--- START ---

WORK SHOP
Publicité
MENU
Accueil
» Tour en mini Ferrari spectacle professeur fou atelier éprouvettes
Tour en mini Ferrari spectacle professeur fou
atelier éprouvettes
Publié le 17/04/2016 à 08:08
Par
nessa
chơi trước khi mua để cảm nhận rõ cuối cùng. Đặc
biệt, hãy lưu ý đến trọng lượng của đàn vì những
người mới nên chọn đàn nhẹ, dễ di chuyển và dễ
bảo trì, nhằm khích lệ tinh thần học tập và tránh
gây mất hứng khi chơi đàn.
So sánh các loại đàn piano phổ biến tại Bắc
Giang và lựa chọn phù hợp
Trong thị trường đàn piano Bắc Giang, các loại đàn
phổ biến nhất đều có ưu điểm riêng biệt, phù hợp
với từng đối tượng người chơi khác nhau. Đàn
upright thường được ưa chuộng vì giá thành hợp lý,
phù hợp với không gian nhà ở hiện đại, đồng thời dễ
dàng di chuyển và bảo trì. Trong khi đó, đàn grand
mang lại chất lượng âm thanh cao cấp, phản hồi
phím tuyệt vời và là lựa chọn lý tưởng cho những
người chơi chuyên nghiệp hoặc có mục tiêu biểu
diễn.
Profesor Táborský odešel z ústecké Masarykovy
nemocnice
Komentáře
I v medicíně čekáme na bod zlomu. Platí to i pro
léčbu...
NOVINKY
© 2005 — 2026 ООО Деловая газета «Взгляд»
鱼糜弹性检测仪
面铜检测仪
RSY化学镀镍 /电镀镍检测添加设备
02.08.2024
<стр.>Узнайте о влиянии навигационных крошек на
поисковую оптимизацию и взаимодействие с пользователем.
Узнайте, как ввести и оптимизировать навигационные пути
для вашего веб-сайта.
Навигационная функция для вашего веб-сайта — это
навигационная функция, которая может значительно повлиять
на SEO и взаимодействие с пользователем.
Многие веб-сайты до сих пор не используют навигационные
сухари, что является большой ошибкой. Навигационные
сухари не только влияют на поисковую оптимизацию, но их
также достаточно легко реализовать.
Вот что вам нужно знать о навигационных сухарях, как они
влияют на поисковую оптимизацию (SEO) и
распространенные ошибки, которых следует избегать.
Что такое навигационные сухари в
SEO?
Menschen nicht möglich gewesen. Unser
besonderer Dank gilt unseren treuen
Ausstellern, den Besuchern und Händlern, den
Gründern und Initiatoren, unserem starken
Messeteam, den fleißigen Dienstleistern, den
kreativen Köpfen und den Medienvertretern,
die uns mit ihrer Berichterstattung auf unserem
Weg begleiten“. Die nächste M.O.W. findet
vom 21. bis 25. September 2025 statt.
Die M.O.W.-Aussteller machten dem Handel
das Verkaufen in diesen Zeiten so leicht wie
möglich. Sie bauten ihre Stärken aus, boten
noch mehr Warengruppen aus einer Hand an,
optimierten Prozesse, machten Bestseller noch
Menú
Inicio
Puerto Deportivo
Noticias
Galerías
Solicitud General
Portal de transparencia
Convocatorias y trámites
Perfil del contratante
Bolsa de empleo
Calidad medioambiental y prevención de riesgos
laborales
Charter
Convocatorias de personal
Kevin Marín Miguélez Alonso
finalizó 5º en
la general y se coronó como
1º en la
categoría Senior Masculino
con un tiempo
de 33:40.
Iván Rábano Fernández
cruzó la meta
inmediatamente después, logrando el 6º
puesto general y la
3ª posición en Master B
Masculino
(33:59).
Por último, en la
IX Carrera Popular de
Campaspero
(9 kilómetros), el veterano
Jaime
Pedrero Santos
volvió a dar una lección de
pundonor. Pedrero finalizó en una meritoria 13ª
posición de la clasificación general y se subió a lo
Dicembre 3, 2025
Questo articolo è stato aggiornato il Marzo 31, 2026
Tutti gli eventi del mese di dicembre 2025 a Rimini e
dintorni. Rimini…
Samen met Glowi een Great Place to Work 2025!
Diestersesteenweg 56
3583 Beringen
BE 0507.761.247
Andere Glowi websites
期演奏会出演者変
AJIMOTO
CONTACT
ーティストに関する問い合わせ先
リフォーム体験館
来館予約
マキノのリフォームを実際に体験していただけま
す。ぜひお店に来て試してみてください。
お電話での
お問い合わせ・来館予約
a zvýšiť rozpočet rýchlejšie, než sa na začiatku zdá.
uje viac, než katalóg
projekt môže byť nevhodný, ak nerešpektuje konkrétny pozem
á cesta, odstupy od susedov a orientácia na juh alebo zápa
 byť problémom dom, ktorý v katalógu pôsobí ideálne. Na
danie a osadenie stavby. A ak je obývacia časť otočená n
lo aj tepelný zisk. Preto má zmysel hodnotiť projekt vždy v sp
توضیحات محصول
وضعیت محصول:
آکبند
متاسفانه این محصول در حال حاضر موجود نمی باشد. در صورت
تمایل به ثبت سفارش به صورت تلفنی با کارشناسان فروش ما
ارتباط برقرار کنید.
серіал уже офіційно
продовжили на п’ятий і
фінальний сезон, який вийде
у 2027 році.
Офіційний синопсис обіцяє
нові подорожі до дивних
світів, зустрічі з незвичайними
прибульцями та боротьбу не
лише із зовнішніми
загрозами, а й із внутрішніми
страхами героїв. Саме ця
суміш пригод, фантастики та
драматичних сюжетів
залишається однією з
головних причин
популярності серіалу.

--- END ---

◆ Assigned task
Every line of the data above should be reproduced word for word.

◆ Solution
WORK SHOP
Publicité
MENU
Accueil
» Tour en mini Ferrari spectacle professeur fou atelier éprouvettes
Tour en mini Ferrari spectacle professeur fou
atelier éprouvettes
Publié le 17/04/2016 à 08:08
Par
nessa
chơi trước khi mua để cảm nhận rõ cuối cùng. Đặc
biệt, hãy lưu ý đến trọng lượng của đàn vì những
người mới nên chọn đàn nhẹ, dễ di chuyển và dễ
bảo trì, nhằm khích lệ tinh thần học tập và tránh
gây mất hứng khi chơi đàn.
So sánh các loại đàn piano phổ biến tại Bắc
Giang và lựa chọn phù hợp
Trong thị trường đàn piano Bắc Giang, các loại đàn
phổ biến nhất đều có ưu điểm riêng biệt, phù hợp
với từng đối tượng người chơi khác nhau. Đàn
upright thường được ưa chuộng vì giá thành hợp lý,
phù hợp với không gian nhà ở hiện đại, đồng thời dễ
dàng di chuyển và bảo trì. Trong khi đó, đàn grand
mang lại chất lượng âm thanh cao cấp, phản hồi
phím tuyệt vời và là lựa chọn lý tưởng cho những
người chơi chuyên nghiệp hoặc có mục tiêu biểu
diễn.
Profesor Táborský odešel z ústecké Masarykovy
nemocnice
Komentáře
I v medicíně čekáme na bod zlomu. Platí to i pro
léčbu...
NOVINKY
© 2005 — 2026 ООО Деловая газета «Взгляд»
鱼糜弹性检测仪
面铜检测仪
RSY化学镀镍 /电镀镍检测添加设备
02.08.2024
<стр.>Узнайте о влиянии навигационных крошек на
поисковую оптимизацию и взаимодействие с пользователем.
Узнайте, как ввести и оптимизировать навигационные пути
для вашего веб-сайта.
Навигационная функция для вашего веб-сайта — это
навигационная функция, которая может значительно повлиять
на SEO и взаимодействие с пользователем.
Многие веб-сайты до сих пор не используют навигационные
сухари, что является большой ошибкой. Навигационные
сухари не только влияют на поисковую оптимизацию, но их
также достаточно легко реализовать.
Вот что вам нужно знать о навигационных сухарях, как они
влияют на поисковую оптимизацию (SEO) и
распространенные ошибки, которых следует избегать.
Что такое навигационные сухари в
SEO?
Menschen nicht möglich gewesen. Unser
besonderer Dank gilt unseren treuen
Ausstellern, den Besuchern und Händlern, den
Gründern und Initiatoren, unserem starken
Messeteam, den fleißigen Dienstleistern, den
kreativen Köpfen und den Medienvertretern,
die uns mit ihrer Berichterstattung auf unserem
Weg begleiten“. Die nächste M.O.W. findet
vom 21. bis 25. September 2025 statt.
Die M.O.W.-Aussteller machten dem Handel
das Verkaufen in diesen Zeiten so leicht wie
möglich. Sie bauten ihre Stärken aus, boten
noch mehr Warengruppen aus einer Hand an,
optimierten Prozesse, machten Bestseller noch
Menú
Inicio
Puerto Deportivo
Noticias
Galerías
Solicitud General
Portal de transparencia
Convocatorias y trámites
Perfil del contratante
Bolsa de empleo
Calidad medioambiental y prevención de riesgos
laborales
Charter
Convocatorias de personal
Kevin Marín Miguélez Alonso
finalizó 5º en
la general y se coronó como
1º en la
categoría Senior Masculino
con un tiempo
de 33:40.
Iván Rábano Fernández
cruzó la meta
inmediatamente después, logrando el 6º
puesto general y la
3ª posición en Master B
Masculino
(33:59).
Por último, en la
IX Carrera Popular de
Campaspero
(9 kilómetros), el veterano
Jaime
Pedrero Santos
volvió a dar una lección de
pundonor. Pedrero finalizó en una meritoria 13ª
posición de la clasificación general y se subió a lo
Dicembre 3, 2025
Questo articolo è stato aggiornato il Marzo 31, 2026
Tutti gli eventi del mese di dicembre 2025 a Rimini e
dintorni. Rimini…
Samen met Glowi een Great Place to Work 2025!
Diestersesteenweg 56
3583 Beringen
BE 0507.761.247
Andere Glowi websites
期演奏会出演者変
AJIMOTO
CONTACT
ーティストに関する問い合わせ先
リフォーム体験館
来館予約
マキノのリフォームを実際に体験していただけま
す。ぜひお店に来て試してみてください。
お電話での
お問い合わせ・来館予約
a zvýšiť rozpočet rýchlejšie, než sa na začiatku zdá.
uje viac, než katalóg
projekt môže byť nevhodný, ak nerešpektuje konkrétny pozem
á cesta, odstupy od susedov a orientácia na juh alebo zápa
 byť problémom dom, ktorý v katalógu pôsobí ideálne. Na
danie a osadenie stavby. A ak je obývacia časť otočená n
lo aj tepelný zisk. Preto má zmysel hodnotiť projekt vždy v sp
توضیحات محصول
وضعیت محصول:
آکبند
متاسفانه این محصول در حال حاضر موجود نمی باشد. در صورت
تمایل به ثبت سفارش به صورت تلفنی با کارشناسان فروش ما
ارتباط برقرار کنید.
серіал уже офіційно
продовжили на п’ятий і
фінальний сезон, який вийде
у 2027 році.
Офіційний синопсис обіцяє
нові подорожі до дивних
світів, зустрічі з незвичайними
прибульцями та боротьбу не
лише із зовнішніми
загрозами, а й із внутрішніми
страхами героїв. Саме ця
суміш пригод, фантастики та
драматичних сюжетів
залишається однією з
головних причин
популярності серіалу.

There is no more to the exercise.